Well-known Indian historian and writer Khushwant Singh wrote in 2001 that he considers Kipling's If— "the essence of the message of The Gita in English".[60] The text Singh refers to is the Bhagavad Gita, an ancient Indian scripture.

Just in case you are not familiar with this poetic slice of Wisdom, here it is. (you can find out lots more stuff at the Kipling Society.

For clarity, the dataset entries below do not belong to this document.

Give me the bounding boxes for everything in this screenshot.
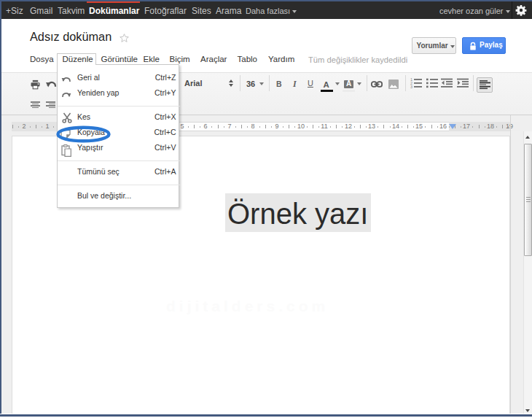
svg-text:3: 3 <box>410 85 412 88</box>
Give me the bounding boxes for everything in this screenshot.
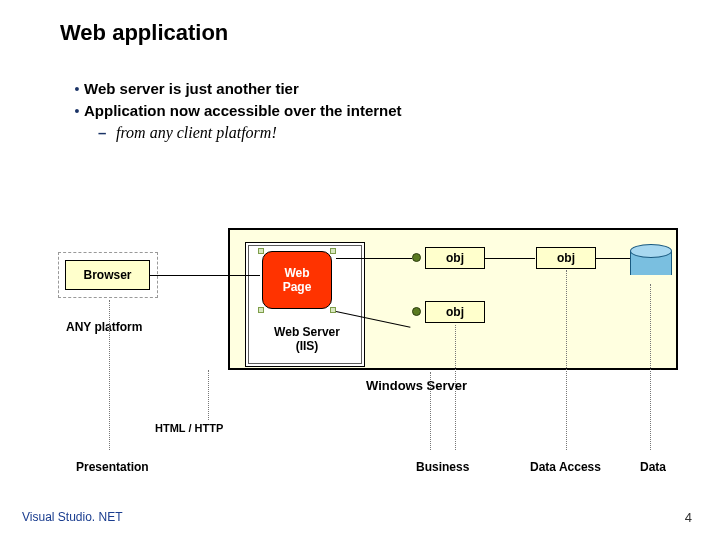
bullet-text: Web server is just another tier [84, 80, 299, 97]
connector-line [150, 275, 260, 276]
resize-handle-icon [258, 248, 264, 254]
slide-title: Web application [60, 20, 228, 46]
resize-handle-icon [258, 307, 264, 313]
any-platform-label: ANY platform [66, 320, 142, 334]
connector-line [336, 258, 412, 259]
web-server-label: Web Server (IIS) [262, 325, 352, 353]
bullet-dot-icon: • [70, 80, 84, 98]
tier-divider [208, 370, 209, 420]
obj-box: obj [425, 247, 485, 269]
web-page-box: Web Page [262, 251, 332, 309]
obj-label: obj [446, 251, 464, 265]
obj-box: obj [536, 247, 596, 269]
windows-server-label: Windows Server [366, 378, 467, 393]
connector-line [485, 258, 535, 259]
tier-business: Business [416, 460, 469, 474]
bullet-list: • Web server is just another tier • Appl… [70, 80, 402, 142]
footer-text: Visual Studio. NET [22, 510, 123, 524]
obj-box: obj [425, 301, 485, 323]
tier-presentation: Presentation [76, 460, 149, 474]
tier-divider [109, 300, 110, 450]
obj-label: obj [557, 251, 575, 265]
connector-dot-icon [412, 253, 421, 262]
database-icon [630, 244, 672, 280]
browser-box: Browser [65, 260, 150, 290]
browser-label: Browser [83, 268, 131, 282]
tier-data: Data [640, 460, 666, 474]
tier-divider [650, 284, 651, 450]
bullet-dot-icon: • [70, 102, 84, 120]
tier-data-access: Data Access [530, 460, 601, 474]
obj-label: obj [446, 305, 464, 319]
connector-dot-icon [412, 307, 421, 316]
tier-divider [566, 270, 567, 450]
resize-handle-icon [330, 248, 336, 254]
connector-line [596, 258, 630, 259]
html-http-label: HTML / HTTP [155, 422, 223, 434]
page-number: 4 [685, 510, 692, 525]
bullet-text: Application now accessible over the inte… [84, 102, 402, 119]
bullet-item: • Web server is just another tier [70, 80, 402, 98]
sub-bullet-text: from any client platform! [116, 124, 277, 142]
resize-handle-icon [330, 307, 336, 313]
dash-icon: – [98, 124, 116, 141]
sub-bullet-item: – from any client platform! [98, 124, 402, 142]
bullet-item: • Application now accessible over the in… [70, 102, 402, 120]
web-page-label: Web Page [283, 266, 312, 294]
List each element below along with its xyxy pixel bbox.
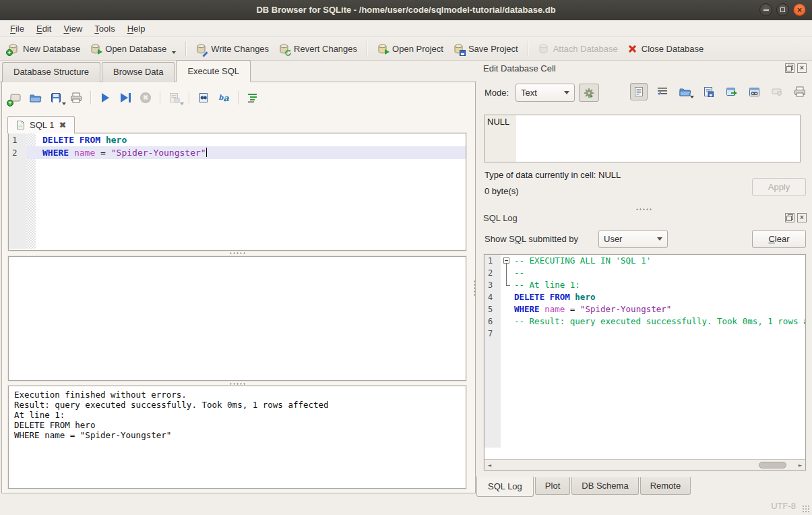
menu-view[interactable]: View [57,22,88,35]
window-title: DB Browser for SQLite - /home/user/code/… [0,0,812,20]
log-horizontal-scrollbar[interactable]: ◄ ► [485,459,805,470]
menu-edit[interactable]: Edit [30,22,57,35]
execute-current-line-icon[interactable] [117,90,133,106]
text-cursor [206,148,207,157]
import-data-icon[interactable] [677,84,693,100]
word-wrap-icon[interactable] [654,84,670,100]
minimize-button[interactable] [759,3,772,16]
export-data-icon[interactable] [723,84,739,100]
sql-editor-toolbar: + ✖ ba [7,86,261,109]
dock-close-button[interactable]: × [797,213,807,222]
results-pane[interactable] [8,256,466,381]
scroll-left-icon[interactable]: ◄ [485,460,495,470]
open-project-button[interactable]: Open Project [372,40,448,57]
set-null-icon [769,84,785,100]
tab-sql-log[interactable]: SQL Log [476,477,534,497]
scrollbar-thumb[interactable] [759,462,786,468]
right-dock-area: Edit Database Cell × Mode: Text [476,61,812,495]
execute-all-icon[interactable] [97,90,113,106]
save-results-icon [166,90,183,106]
tab-db-schema[interactable]: DB Schema [571,477,638,495]
close-tab-icon[interactable]: ✖ [59,121,66,129]
resize-grip-icon[interactable] [802,505,810,513]
toolbar-separator [189,91,189,104]
new-database-button[interactable]: + New Database [3,40,85,57]
sql-log-filter-select[interactable]: User [598,230,668,248]
scroll-right-icon[interactable]: ► [795,460,805,470]
close-database-icon [627,44,637,54]
apply-format-button[interactable] [579,84,599,102]
open-project-icon [377,43,388,55]
sql-log-view[interactable]: 1 -- EXECUTING ALL IN 'SQL 1' 2 -- 3 -- … [484,254,806,471]
fold-margin [26,159,36,249]
tab-database-structure[interactable]: Database Structure [2,62,100,82]
dock-splitter[interactable] [635,207,653,210]
menu-tools[interactable]: Tools [88,22,121,35]
edit-cell-dock-title: Edit Database Cell [483,63,556,73]
toolbar-separator [238,91,239,104]
editor-line-current: 2 WHERE name = "Spider-Youngster" [9,146,466,159]
fold-margin [26,146,36,159]
format-sql-icon[interactable] [245,90,261,106]
revert-changes-button[interactable]: Revert Changes [274,40,362,57]
mode-select[interactable]: Text [516,84,575,102]
save-menu-caret[interactable] [62,102,66,105]
write-changes-button[interactable]: Write Changes [191,40,274,57]
save-sql-file-icon[interactable] [48,90,64,106]
document-icon [16,120,25,130]
sql-log-dock-title: SQL Log [483,213,518,223]
dock-float-button[interactable] [785,63,794,73]
dock-close-button[interactable]: × [797,63,807,73]
main-vertical-splitter[interactable] [472,280,476,297]
text-mode-icon[interactable] [630,83,648,100]
message-line: WHERE name = "Spider-Youngster" [14,430,460,440]
float-icon [786,66,792,71]
toolbar-separator [185,41,186,56]
import-menu-caret[interactable] [690,96,694,98]
print-icon[interactable] [68,90,84,106]
word-case-icon[interactable]: ba [216,90,232,106]
messages-pane[interactable]: Execution finished without errors. Resul… [8,386,466,489]
dock-float-button[interactable] [785,213,794,222]
sql-1-tab[interactable]: SQL 1 ✖ [7,116,75,133]
sql-editor[interactable]: 1 DELETE FROM hero 2 WHERE name = "Spide… [8,133,466,251]
chevron-down-icon [564,91,569,94]
toolbar-separator [367,41,367,56]
menu-help[interactable]: Help [121,22,152,35]
maximize-button[interactable] [776,3,789,16]
clear-log-button[interactable]: Clear [752,230,806,248]
print-cell-icon[interactable] [792,84,808,100]
tab-remote[interactable]: Remote [640,477,691,495]
tab-browse-data[interactable]: Browse Data [102,62,175,82]
save-project-button[interactable]: Save Project [448,40,523,57]
attach-database-icon [538,43,549,55]
open-database-button[interactable]: Open Database [85,40,181,57]
tab-execute-sql[interactable]: Execute SQL [176,60,251,82]
open-database-icon [90,43,101,55]
find-replace-icon[interactable] [195,90,212,106]
cell-size-text: 0 byte(s) [485,186,519,196]
link-icon[interactable] [746,84,762,100]
close-button[interactable]: × [793,3,806,16]
save-data-icon[interactable] [700,84,716,100]
dock-tab-bar: SQL Log Plot DB Schema Remote [476,477,692,497]
fold-margin [26,133,36,146]
cell-type-text: Type of data currently in cell: NULL [485,170,621,180]
editor-results-splitter[interactable] [229,251,247,254]
cell-value-editor[interactable]: NULL [484,115,801,162]
message-line: Execution finished without errors. [14,390,460,400]
write-changes-icon [195,43,207,55]
titlebar[interactable]: DB Browser for SQLite - /home/user/code/… [0,0,812,21]
open-sql-file-icon[interactable] [28,90,44,106]
toolbar-separator [528,41,528,56]
close-database-button[interactable]: Close Database [623,41,709,57]
revert-changes-icon [278,43,290,55]
fold-collapse-icon[interactable] [503,258,509,264]
db-browser-window: DB Browser for SQLite - /home/user/code/… [0,0,812,515]
menu-file[interactable]: File [4,22,30,35]
results-messages-splitter[interactable] [229,382,247,385]
tab-plot[interactable]: Plot [535,477,570,495]
open-database-menu-caret[interactable] [172,51,176,54]
message-line: DELETE FROM hero [14,420,460,430]
new-tab-icon[interactable]: + [7,90,24,106]
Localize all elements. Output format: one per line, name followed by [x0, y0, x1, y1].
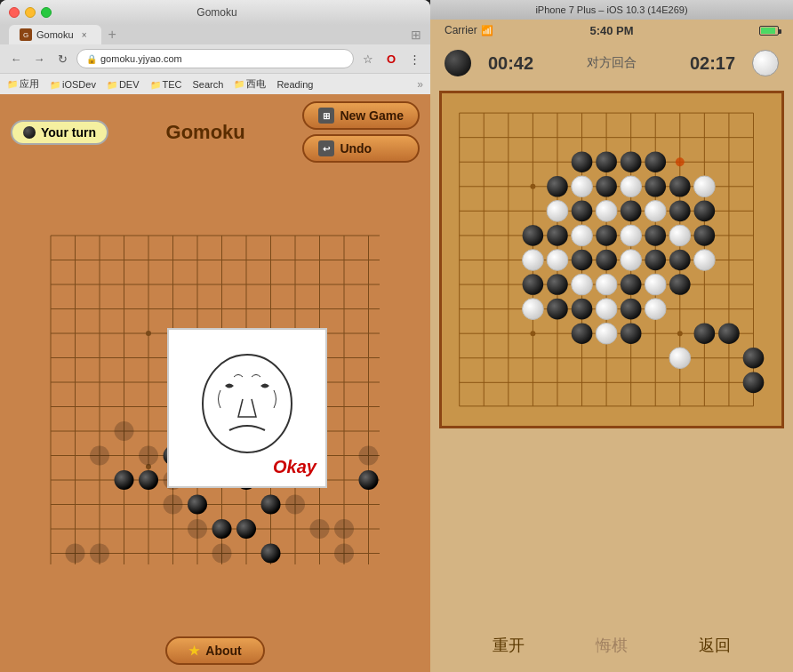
svg-point-96: [645, 151, 666, 172]
svg-point-55: [90, 445, 109, 465]
svg-point-127: [523, 274, 544, 295]
status-right: [668, 26, 779, 36]
svg-point-43: [359, 470, 379, 490]
white-timer: 02:17: [682, 53, 743, 74]
window-title: Gomoku: [12, 6, 421, 19]
svg-point-141: [596, 323, 617, 344]
bookmark-dev[interactable]: DEV: [107, 79, 140, 90]
go-board[interactable]: [439, 91, 784, 428]
svg-point-125: [669, 250, 691, 271]
bookmarks-bar: 应用 iOSDev DEV TEC Search 西电 Reading »: [0, 73, 430, 94]
game-header: Your turn Gomoku ⊞ New Game ↩ Undo: [0, 94, 430, 170]
svg-point-144: [694, 323, 716, 344]
svg-point-140: [572, 323, 593, 344]
svg-point-100: [621, 176, 642, 197]
browser-window: Gomoku G Gomoku × + ⊞ ← → ↻ 🔒 gomoku.yjy…: [0, 0, 430, 672]
svg-point-102: [669, 176, 691, 197]
svg-point-47: [164, 494, 183, 514]
svg-point-98: [572, 176, 593, 197]
svg-point-99: [596, 176, 617, 197]
svg-point-91: [677, 331, 683, 336]
bookmark-tec[interactable]: TEC: [150, 79, 182, 90]
svg-point-135: [547, 299, 568, 320]
bookmarks-more[interactable]: »: [417, 78, 423, 91]
new-game-button[interactable]: ⊞ New Game: [302, 101, 420, 130]
okay-text[interactable]: Okay: [273, 457, 316, 477]
refresh-button[interactable]: ↻: [53, 50, 71, 68]
svg-point-146: [743, 348, 765, 369]
svg-point-88: [530, 184, 535, 189]
svg-point-115: [621, 225, 642, 246]
status-left: Carrier 📶: [445, 24, 556, 36]
svg-point-126: [694, 250, 716, 271]
svg-point-133: [669, 274, 691, 295]
black-timer: 00:42: [480, 53, 541, 74]
svg-point-34: [188, 494, 207, 514]
player-piece-indicator: [23, 126, 36, 139]
svg-point-142: [621, 323, 642, 344]
turn-label: 对方回合: [550, 55, 673, 71]
battery-fill: [761, 28, 775, 34]
svg-point-41: [236, 519, 256, 539]
opera-icon[interactable]: O: [382, 50, 400, 68]
svg-point-128: [547, 274, 568, 295]
svg-point-136: [572, 299, 593, 320]
svg-point-118: [694, 225, 716, 246]
about-button[interactable]: ★ About: [165, 636, 264, 665]
svg-point-45: [139, 445, 158, 465]
svg-point-148: [676, 157, 685, 166]
go-board-container[interactable]: [430, 85, 793, 619]
svg-point-145: [718, 323, 740, 344]
browser-toolbar: ← → ↻ 🔒 gomoku.yjyao.com ☆ O ⋮: [0, 44, 430, 73]
svg-point-143: [669, 348, 691, 369]
svg-point-51: [310, 519, 330, 539]
address-bar[interactable]: 🔒 gomoku.yjyao.com: [76, 49, 354, 68]
svg-point-108: [645, 201, 666, 222]
svg-point-53: [334, 519, 354, 539]
forward-button[interactable]: →: [30, 50, 48, 68]
white-piece-timer: [752, 50, 779, 76]
new-tab-button[interactable]: +: [108, 27, 116, 43]
svg-point-129: [572, 274, 593, 295]
bookmark-iosdev[interactable]: iOSDev: [50, 79, 96, 90]
svg-point-130: [596, 274, 617, 295]
your-turn-label: Your turn: [41, 125, 96, 140]
svg-point-105: [572, 201, 593, 222]
svg-point-110: [694, 201, 716, 222]
star-icon: ★: [188, 644, 200, 658]
svg-point-52: [285, 494, 305, 514]
gomoku-board[interactable]: Okay: [28, 213, 402, 587]
svg-point-116: [645, 225, 666, 246]
back-game-button[interactable]: 返回: [699, 635, 731, 656]
undo-button[interactable]: ↩ Undo: [302, 134, 420, 163]
browser-tab[interactable]: G Gomoku ×: [9, 25, 101, 44]
svg-point-106: [596, 201, 617, 222]
iphone-window: iPhone 7 Plus – iOS 10.3 (14E269) Carrie…: [430, 0, 793, 672]
svg-point-131: [621, 274, 642, 295]
bookmark-reading[interactable]: Reading: [276, 79, 313, 90]
tab-favicon: G: [20, 28, 32, 41]
svg-point-33: [139, 470, 158, 490]
bookmark-xidian[interactable]: 西电: [234, 77, 266, 91]
svg-point-121: [572, 250, 593, 271]
bookmark-apps[interactable]: 应用: [7, 77, 39, 91]
regret-button[interactable]: 悔棋: [596, 635, 628, 656]
tabs-menu-icon[interactable]: ⊞: [411, 28, 421, 42]
bookmark-star[interactable]: ☆: [359, 50, 377, 68]
tab-bar: G Gomoku × + ⊞: [0, 25, 430, 44]
tab-close-button[interactable]: ×: [78, 28, 91, 41]
back-button[interactable]: ←: [7, 50, 25, 68]
svg-point-101: [645, 176, 666, 197]
svg-point-56: [115, 421, 134, 441]
url-text: gomoku.yjyao.com: [100, 53, 182, 64]
svg-point-49: [212, 543, 232, 563]
svg-point-58: [90, 543, 109, 563]
okay-face-image: [189, 350, 305, 466]
svg-point-124: [645, 250, 666, 271]
more-button[interactable]: ⋮: [405, 50, 423, 68]
bookmark-search[interactable]: Search: [193, 79, 224, 90]
okay-popup[interactable]: Okay: [167, 328, 327, 488]
restart-button[interactable]: 重开: [493, 635, 525, 656]
board-container[interactable]: Okay: [0, 170, 430, 629]
svg-point-97: [547, 176, 568, 197]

IF you can keep your head when all about you
Are losing theirs and blaming it on you,
If you can trust yourself when all men doubt you,
But make allowance for their doubting too;
If you can wait and not be tired by waiting,
Or being lied about, don't deal in lies,
Or being hated, don't give way to hating,
And yet don't look too good, nor talk too wise:

If you can dream - and not make dreams your master;
If you can think - and not make thoughts your aim;
If you can meet with Triumph and Disaster
And treat those two impostors just the same;
If you can bear to hear the truth you've spoken
Twisted by knaves to make a trap for fools,
Or watch the things you gave your life to, broken,
And stoop and build 'em up with worn-out tools:

If you can make one heap of all your winnings
And risk it on one turn of pitch-and-toss,
And lose, and start again at your beginnings
And never breathe a word about your loss;
If you can force your heart and nerve and sinew
To serve your turn long after they are gone,
And so hold on when there is nothing in you
Except the Will which says to them: 'Hold on!'

If you can talk with crowds and keep your virtue,
' Or walk with Kings - nor lose the common touch,
if neither foes nor loving friends can hurt you,
If all men count with you, but none too much;
If you can fill the unforgiving minute
With sixty seconds' worth of distance run,
Yours is the Earth and everything that's in it,
And - which is more - you'll be a Man, my son!